By Frank Gardner
BBC security correspondent
"The UK will fight Islamic State by all means available," says Dominic Raab. The foreign secretary added that the UK would "draw on all elements of national power" to pursue the group's leaders.
So what does that mean in practice? What exactly are the tools at Britain's disposal? Or is this, as some critics would maintain, just an empty boast?
First off, let's review what's been lost.
The Taliban takeover of nearly the whole of Afghanistan means that the West - and specifically the CIA, MI6 and other intelligence agencies - no longer has a trusted, in-country security service or Afghan special forces to work with.
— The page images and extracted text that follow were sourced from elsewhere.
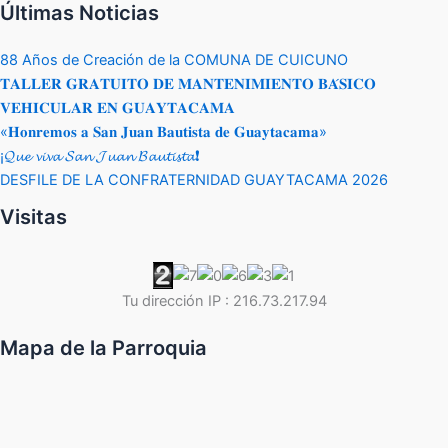
Últimas Noticias
88 Años de Creación de la COMUNA DE CUICUNO
𝐓𝐀𝐋𝐋𝐄𝐑 𝐆𝐑𝐀𝐓𝐔𝐈𝐓𝐎 𝐃𝐄 𝐌𝐀𝐍𝐓𝐄𝐍𝐈𝐌𝐈𝐄𝐍𝐓𝐎 𝐁𝐀́𝐒𝐈𝐂𝐎
𝐕𝐄𝐇𝐈𝐂𝐔𝐋𝐀𝐑 𝐄𝐍 𝐆𝐔𝐀𝐘𝐓𝐀𝐂𝐀𝐌𝐀
«𝐇𝐨𝐧𝐫𝐞𝐦𝐨𝐬 𝐚 𝐒𝐚𝐧 𝐉𝐮𝐚𝐧 𝐁𝐚𝐮𝐭𝐢𝐬𝐭𝐚 𝐝𝐞 𝐆𝐮𝐚𝐲𝐭𝐚𝐜𝐚𝐦𝐚»
¡𝓠𝓾𝓮 𝓿𝓲𝓿𝓪 𝓢𝓪𝓷 𝓙𝓾𝓪𝓷 𝓑𝓪𝓾𝓽𝓲𝓼𝓽𝓪❗
DESFILE DE LA CONFRATERNIDAD GUAYTACAMA 2026
Visitas
Tu dirección IP : 216.73.217.94
Mapa de la Parroquia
For the nearly 20 years that NATO and other multinational forces have been in Afghanistan, the intelligence provided by the country's National Directorate of Security has been vital in disclosing the covert activities of al-Qaeda, ISIS-K (the Afghan affiliate of Islamic State group) and other jihadist militant groups.
Afghan, US, British and other special forces were then able to swoop in, often by helicopter in the dead of night, and close down those bases before they could successfully launch any international attacks.
Hence the claim that for 20 years there has not been a single transnational attack launched from Afghanistan while Western forces were there.
So what now? What's left?
The loss of both its Afghan bases and an established network of human informants has forced the West - primarily the US and UK - to now rely on two other methods: cyber interception of messages, and "over-the-horizon" drone strikes.
The fact that the US was able to locate and strike an ISIS-K target in Nangarhar province so soon after last Thursday's deadly bomb attack at Kabul airport shows that it still has some skin in the game - that it is not completely blind to what its adversaries are up to in the more remote corners of that country.
The US Central Command facility at Al Udeid airbase in Qatar maintains oversight of operations in Afghanistan, and when a target is identified it can call on a number of "assets" in the region to attack it, most notably missile-armed drones which are able to hover, unseen, over a location for hours on end.
But there is no getting around the fact that Afghanistan has now become a hard target for intelligence agencies. Most of those human informants who were supplying tip-offs on militant activities have either fled the country or gone into hiding.
Both MI6 and the UK government's listening station GCHQ ultimately report to the foreign secretary, so Dominic Raab will be well aware of the challenges ahead.
GCHQ, together with its US counterpart the National Security Agency, has been instrumental in locating ISIS terror cells in places like Syria and Iraq.
But for MI6 the reality is that it will need to rebuild an entire network of human informants if it is to successfully place agents "upstream" inside terrorist organisations in Afghanistan who can then give warning that an attack is being planned. And that could take years.
This prompts another question: will there be intelligence cooperation between the Taliban and the West?
Yes, is the answer, although it will be limited and neither side is likely to say much about it in public.
It is one of the bizarre oddities of the whole Afghan situation that the US and the Taliban, who have just spent the last 20 years fighting each other, now find themselves on the same page when trying to confront ISIS-K.
ISIS-K is a declared enemy of both the Taliban and al-Qaeda and is likely to become the new insurgent challenge to Afghanistan's new rulers.
But when it comes to al-Qaeda, the situation is a lot murkier.
According to a UN report published in June there remain strong ethnic and marital ties between the Taliban and al-Qaeda.
The purported return to Afghanistan this week of Osama Bin Laden's former security chief Amin ul-Haq is a worrying sign. That such a high-value individual, classified by the US as a Specially Designated Global Terrorist, should feel safe enough to return now the US has left will be deeply troubling for counter-terrorism officials in many countries.
They won't be taking their eyes off Afghanistan for many years to come.